Amid Faljaoui

Quand le Mossad connaît le code wi-fi de Téhéran

Israël n’a pas seulement frappé l’Iran. Il a révélé à quel point il était infiltré au plus haut niveau. Ce n’est pas un éditorial sur les missiles, mais sur le renseignement. Celui qui voit avant de tirer. Celui qui désorganise avant d’attaquer.

Et de fait, en quelques jours, Israël a frappé les trois sites nucléaires clés de l’Iran : Natanz, Isfahan, Fordow. Tué plusieurs généraux, visé des infrastructures énergétiques. Une démonstration de force ? Oui. Mais surtout, une démonstration de connaissance intime du regime iranien.

Et cette connaissance ne sort pas des satellites. Elle sort de l’intérieur même de ce régime. Et encore une fois, au plus haut niveau.

L’agence d’information financière Bloomberg le résume sans ambages : « L’étendue de l’infiltration israélienne dans l’appareil sécuritaire iranien est devenue évidente. »

Autrement dit : Israël ne devine pas. Israël sait tout sur tout le monde en Iran. Parce que son service de renseignement, le Mossad, écoute, scrute, voit tout. Parce que le Mossad a placé des hommes. Et parce que l’appareil sécuritaire iranien a des failles.

Souvenez-vous de l’élimination de Mohsen Fakhrizadeh en 2020, cerveau du nucléaire iranien. Un assassinat propre, téléguidé à distance, sans une bavure. Ou encore de l’explosion du site de Natanz en 2021, causée — c’est Téhéran lui-même qui l’a laissé entendre — par un sabotage interne. Ou souvenez-vous de l’assassinat de Ismael Hanieh, l’un des dirigeants du Hamas, alors qu’il se trouvait dans une residence d’Etat à … Téhéran. Si ça, ce n’est pas de l’infiltration, qu’est-ce donc alors ?

Depuis, les frappes israéliennes ne cessent de cibler juste. Trop juste pour n’être que de la chance. Et d’ailleurs, le silence de Téhéran en dit long. Mais celui du Mossad, lui, dit tout.

Alors oui, l’Iran pourrait être tenté d’accélérer sa course à la bombe, comme le redoute Bloomberg. Parce qu’un régime humilié, infiltré, contourné, peut vouloir réagir par une escalade clandestine.
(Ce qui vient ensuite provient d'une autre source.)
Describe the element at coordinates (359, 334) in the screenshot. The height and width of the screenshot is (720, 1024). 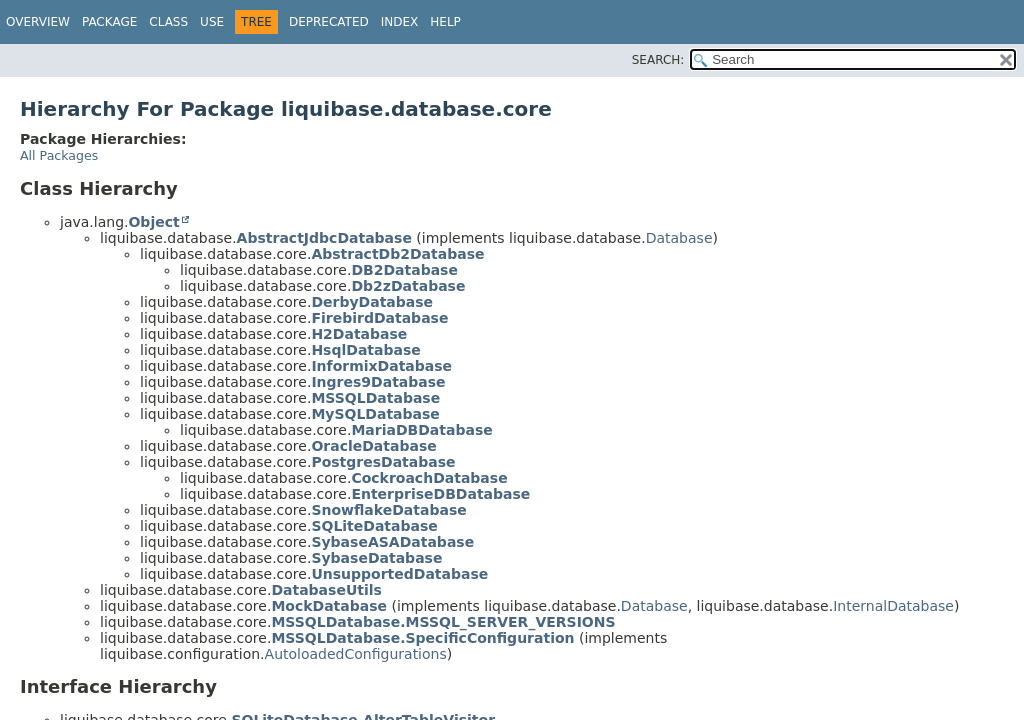
I see `H2Database` at that location.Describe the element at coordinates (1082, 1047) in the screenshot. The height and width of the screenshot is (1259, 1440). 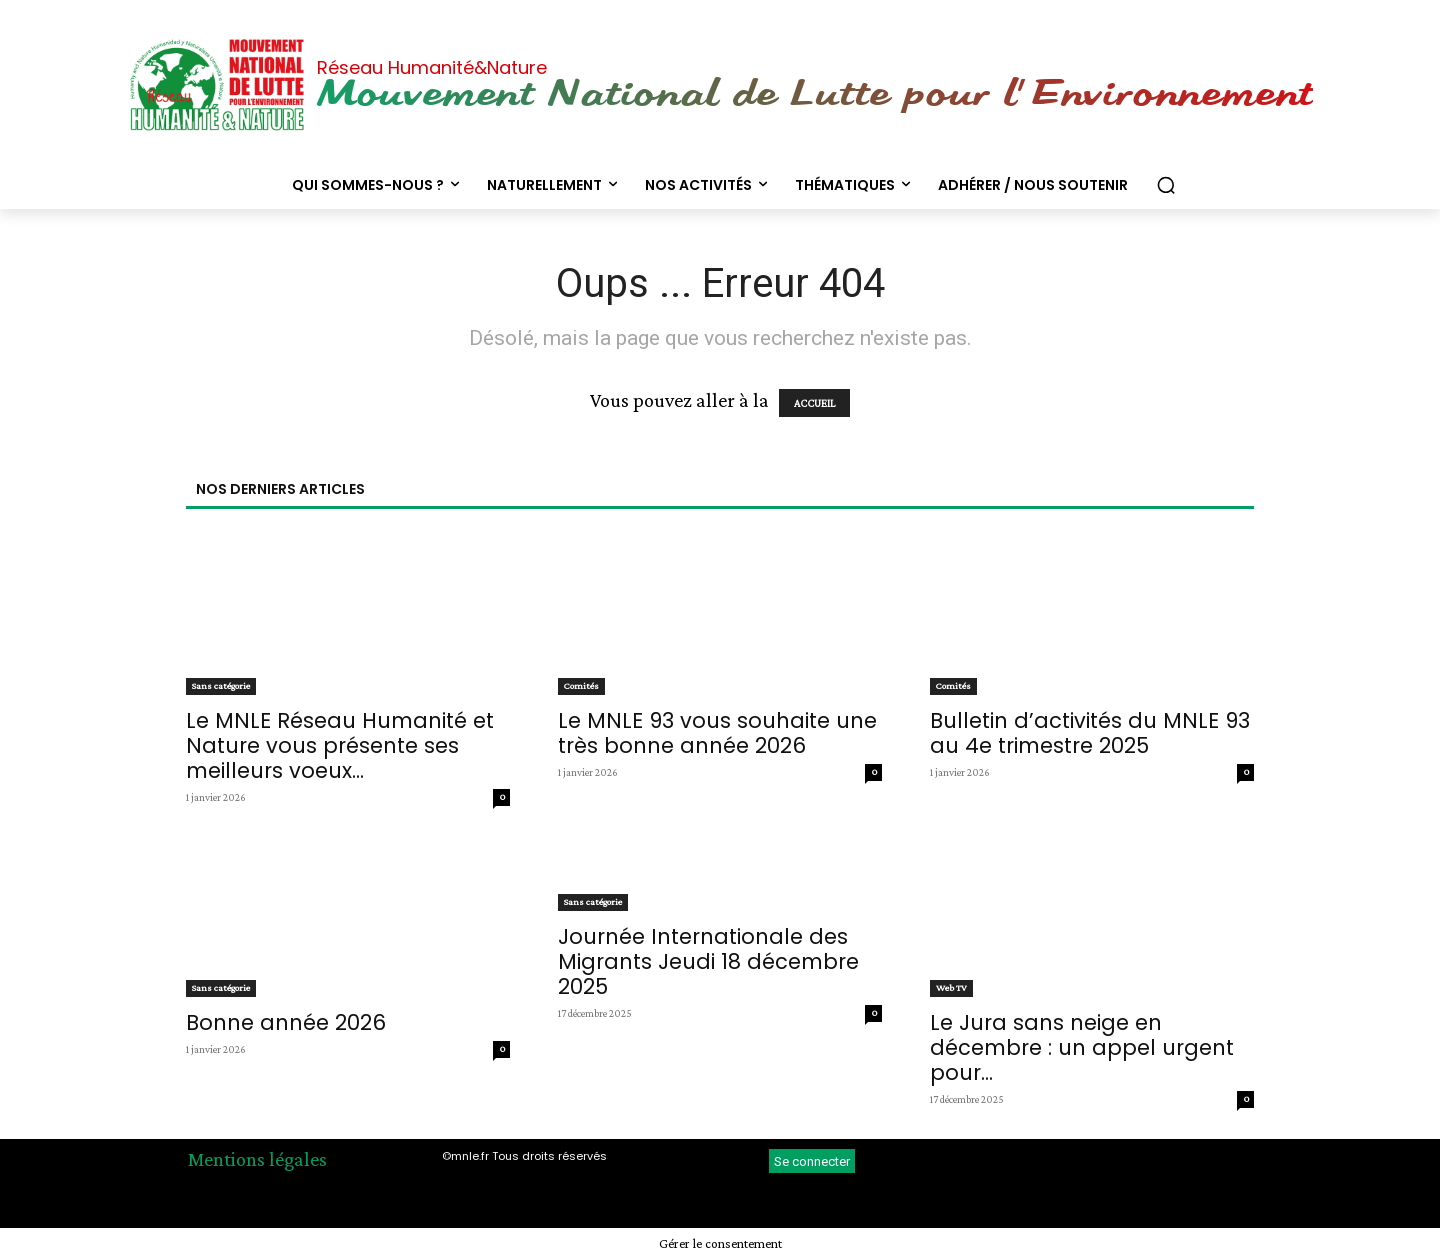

Mais c’est un pari risqué.

Pourquoi ? Parce que le régime iranien, malgré ses postures, reste pragmatique.

Au moment d’écrire ces lignes, il n’a pas fermé le détroit d’Ormuz (par lequel transite 20% du pétrole Mondial), malgré les menaces.

L’Iran n’a jamais frappé les raffineries du Qatar ou des Émirats, alors qu’un missile bien placé y suffirait à provoquer un chaos pétrolier mondial.

Pourquoi cette retenue ? Parce qu’il sait que ce serait se tirer une balle dans le pied, car l’Iran a aussi besoin d’exporter son pétrole en Chine. Et surtout, ce serait déclencher une guerre régionale qu’il ne pourrait pas gagner.

Mais attention : si les frappes israéliennes devaient viser le sommet du pouvoir – l’Ayatollah lui-même – alors cette retenue pourrait sauter. Et la tentation du chaos prendrait le dessus sur le calcul rationnel encore en vigueur aujourd’hui. Et c’est pour cela que, malgré la puissance des armes, la sortie du tunnel reste diplomatique.

Alors, oui, le régime iranien est affaibli.

Alors, oui, ses relais régionaux (Liban, Syrie) sont neutralisés.

Alors, oui, ses alliés, comme la Russie ou la Chine, sont restés silencieux.

Alors, oui, son économie est étranglée.

Alors, oui, cent fois oui, sa jeunesse ne rêve plus de martyre, mais d’Internet et de liberté.

Et vouloir disposer de la bombe nucléaire ne lui garantirait pas la survie. Elle pourrait, au contraire, précipiter sa chute.

D’ailleurs Bloomberg le rappelle « les milliards de dollars de pétrole sacrifiés n’ont pas acheté la sécurité du regime. Ils ont creusé son isolement. »

Alors que faire ? Négocier. Même si la confiance est morte.

Parce que si un accord nucléaire était souhaitable hier, il est  encore plus vital aujourd’hui.

Parce que si le régime tombe, le vide qu’il laissera pourrait être pire que le mal qu’il incarne.

Et parce qu’un Iran acculé pourrait être tenté de tout faire sauter avec lui.